2012年4月24日火曜日

赤穂浪士伝



久しぶりに面白い時代小説に出会いました。

海音寺潮五郎という小説家については、以前、司馬遼太郎との対談集「日本歴史を点検する」で読んだことがあったのですが、作品としては今回始めてでした。

井沢元彦の「逆説の日本史」シリーズにも度々その歴史観について取り上げられていたので、以前から一度読んでみようと興味はあったのです。しかし、なにぶんその名前からして少々胡散臭く感じていたので、小説を手に取ることはありませんでした。

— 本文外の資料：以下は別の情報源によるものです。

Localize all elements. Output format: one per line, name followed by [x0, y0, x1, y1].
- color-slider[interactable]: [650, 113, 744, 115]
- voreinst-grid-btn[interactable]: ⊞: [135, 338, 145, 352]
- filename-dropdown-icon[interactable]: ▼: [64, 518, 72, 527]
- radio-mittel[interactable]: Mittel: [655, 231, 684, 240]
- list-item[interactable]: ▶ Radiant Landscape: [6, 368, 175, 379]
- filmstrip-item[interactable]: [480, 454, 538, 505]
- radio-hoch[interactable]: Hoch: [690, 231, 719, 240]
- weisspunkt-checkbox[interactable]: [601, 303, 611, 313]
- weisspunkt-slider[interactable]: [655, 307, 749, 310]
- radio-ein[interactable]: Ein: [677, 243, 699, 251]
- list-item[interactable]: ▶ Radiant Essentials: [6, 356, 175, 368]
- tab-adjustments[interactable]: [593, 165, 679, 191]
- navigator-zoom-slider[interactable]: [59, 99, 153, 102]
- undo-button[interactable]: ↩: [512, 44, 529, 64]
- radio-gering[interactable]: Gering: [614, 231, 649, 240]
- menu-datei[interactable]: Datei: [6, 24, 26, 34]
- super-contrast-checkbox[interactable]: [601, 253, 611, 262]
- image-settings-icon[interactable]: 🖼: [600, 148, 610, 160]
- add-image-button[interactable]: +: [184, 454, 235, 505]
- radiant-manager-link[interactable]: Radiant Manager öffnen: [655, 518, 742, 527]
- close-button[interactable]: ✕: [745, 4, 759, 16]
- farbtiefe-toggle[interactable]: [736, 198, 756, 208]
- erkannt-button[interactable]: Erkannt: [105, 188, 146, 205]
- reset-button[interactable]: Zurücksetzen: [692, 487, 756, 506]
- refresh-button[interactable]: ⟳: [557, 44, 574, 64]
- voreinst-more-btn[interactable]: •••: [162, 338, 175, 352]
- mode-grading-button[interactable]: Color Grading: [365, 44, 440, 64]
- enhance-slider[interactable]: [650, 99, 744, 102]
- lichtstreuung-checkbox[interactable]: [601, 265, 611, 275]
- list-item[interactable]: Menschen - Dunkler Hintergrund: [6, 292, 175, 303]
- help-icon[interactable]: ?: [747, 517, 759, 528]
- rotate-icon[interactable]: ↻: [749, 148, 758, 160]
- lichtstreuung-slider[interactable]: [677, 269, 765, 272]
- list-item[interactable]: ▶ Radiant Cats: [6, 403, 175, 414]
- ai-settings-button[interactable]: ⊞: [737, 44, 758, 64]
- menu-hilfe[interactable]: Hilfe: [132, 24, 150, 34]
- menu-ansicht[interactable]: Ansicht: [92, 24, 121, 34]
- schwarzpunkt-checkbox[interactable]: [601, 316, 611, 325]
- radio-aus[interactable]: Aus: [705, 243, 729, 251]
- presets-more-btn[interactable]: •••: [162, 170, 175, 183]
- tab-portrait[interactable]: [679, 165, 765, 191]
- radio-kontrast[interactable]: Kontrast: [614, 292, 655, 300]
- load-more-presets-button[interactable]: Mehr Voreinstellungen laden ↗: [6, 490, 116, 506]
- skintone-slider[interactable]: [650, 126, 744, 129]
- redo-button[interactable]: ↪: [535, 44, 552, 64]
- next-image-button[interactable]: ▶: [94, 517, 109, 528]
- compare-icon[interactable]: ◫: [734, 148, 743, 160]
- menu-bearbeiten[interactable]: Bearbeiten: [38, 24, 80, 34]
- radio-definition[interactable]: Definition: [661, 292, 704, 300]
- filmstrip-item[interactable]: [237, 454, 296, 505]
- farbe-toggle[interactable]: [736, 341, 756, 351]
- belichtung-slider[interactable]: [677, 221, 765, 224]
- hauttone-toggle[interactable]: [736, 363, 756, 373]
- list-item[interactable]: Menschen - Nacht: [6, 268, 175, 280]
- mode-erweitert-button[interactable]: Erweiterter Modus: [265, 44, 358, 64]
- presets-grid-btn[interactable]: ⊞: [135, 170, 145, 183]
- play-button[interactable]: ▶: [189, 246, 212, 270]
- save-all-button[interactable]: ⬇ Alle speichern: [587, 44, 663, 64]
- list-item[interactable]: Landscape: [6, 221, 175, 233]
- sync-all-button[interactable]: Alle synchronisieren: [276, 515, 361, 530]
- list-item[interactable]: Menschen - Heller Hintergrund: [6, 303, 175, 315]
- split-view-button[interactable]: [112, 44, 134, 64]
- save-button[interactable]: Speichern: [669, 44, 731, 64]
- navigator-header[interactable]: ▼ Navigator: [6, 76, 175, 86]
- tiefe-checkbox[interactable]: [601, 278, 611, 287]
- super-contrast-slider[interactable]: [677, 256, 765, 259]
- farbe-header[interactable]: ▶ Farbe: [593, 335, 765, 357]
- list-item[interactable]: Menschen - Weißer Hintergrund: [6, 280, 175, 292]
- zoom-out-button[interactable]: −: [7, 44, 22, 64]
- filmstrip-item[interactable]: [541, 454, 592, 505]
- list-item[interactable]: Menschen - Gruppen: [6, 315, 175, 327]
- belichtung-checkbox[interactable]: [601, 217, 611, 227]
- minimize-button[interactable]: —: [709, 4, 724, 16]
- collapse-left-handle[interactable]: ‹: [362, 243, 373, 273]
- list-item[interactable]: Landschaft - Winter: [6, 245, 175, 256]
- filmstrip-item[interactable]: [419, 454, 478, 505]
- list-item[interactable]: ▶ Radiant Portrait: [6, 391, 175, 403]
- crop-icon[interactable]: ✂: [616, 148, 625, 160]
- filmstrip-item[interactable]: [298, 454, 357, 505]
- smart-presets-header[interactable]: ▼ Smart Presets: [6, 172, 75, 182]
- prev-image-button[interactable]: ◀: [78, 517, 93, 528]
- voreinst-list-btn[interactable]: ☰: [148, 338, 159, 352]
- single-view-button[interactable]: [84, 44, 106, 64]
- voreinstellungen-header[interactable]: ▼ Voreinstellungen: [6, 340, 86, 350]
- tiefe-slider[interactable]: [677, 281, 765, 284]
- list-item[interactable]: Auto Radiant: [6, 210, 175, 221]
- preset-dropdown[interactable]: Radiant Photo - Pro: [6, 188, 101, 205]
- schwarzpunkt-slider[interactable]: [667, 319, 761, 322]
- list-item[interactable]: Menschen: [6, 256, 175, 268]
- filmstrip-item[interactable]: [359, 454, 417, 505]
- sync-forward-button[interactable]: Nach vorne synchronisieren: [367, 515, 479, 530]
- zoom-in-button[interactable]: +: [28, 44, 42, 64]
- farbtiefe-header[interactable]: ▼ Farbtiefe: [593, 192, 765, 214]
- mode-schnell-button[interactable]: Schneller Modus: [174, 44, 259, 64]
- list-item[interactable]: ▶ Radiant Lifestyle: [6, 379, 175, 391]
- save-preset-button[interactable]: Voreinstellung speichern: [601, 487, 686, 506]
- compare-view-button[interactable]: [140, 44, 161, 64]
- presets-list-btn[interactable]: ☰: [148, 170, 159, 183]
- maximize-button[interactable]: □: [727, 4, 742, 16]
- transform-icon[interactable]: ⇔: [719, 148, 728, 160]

聞くところによると、司馬遼太郎が本格的に文壇へデビューする前、その技量と才能を高く評価していたらしく、直木賞の選考委員会でも強く受賞を推薦したそうです。司馬にとっては、恩人とも呼べる先輩であったようです。

こんな話があります。ある時、司馬遼太郎が年来疑問に思っていたことを海音寺に問うたそうです。それは、なぜ織田信長は、武田騎馬軍団を殲滅させた長篠の戦いの戦場まで岐阜から1週間もかけて行軍したのかということだったそうです。つまり、通常2・3日もあれば十分な距離を、どうしてそんなに時間をかけたのかということです。

たぶん司馬は、「最強武田騎馬軍団に恐れをなして逡巡していた」とか「馬防柵の準備に手間取っていた」といった答えを予想していたのかもしれません。司馬自身、いろいろと調べてみても明快な答えが見つからなかったのかもしれません。

ところが、海音寺は即座に、「それは梅雨だったからでしょう」と答えたそうです。つまり信長は梅雨明けを待っていた。何故かというと、単純に火縄銃は雨が降れば使えないからです。それを聞いて、長年の疑問が氷解した司馬は唸ったことでしょう。

天正3年5月21日、つまり長篠の戦いの前夜は「どしゃ降り」であったらしく、そのあと梅雨明けの晴天のもとで戦いの火蓋は切られたらしいのです。

さて、この「赤穂浪士伝」ですが、かの有名な元禄時代の吉良邸討ち入りで本懐をとげた赤穂浪士たちのそれぞれの列伝です。また、それら浪士たち取り巻く女たちや、討ち入り直前で脱落してゆく浪士たちの葛藤が描かれています。それぞれ読み応えがあり、殊に「近松勘六」編は感動しました。

司馬遼太郎、吉村昭、浅田次郎など、いままでハマって全作品を読破してきましたが、これからはしばらく海音寺潮五郎作品にハマりそうです。さっそく数作品をネットで注文しました(苦笑)。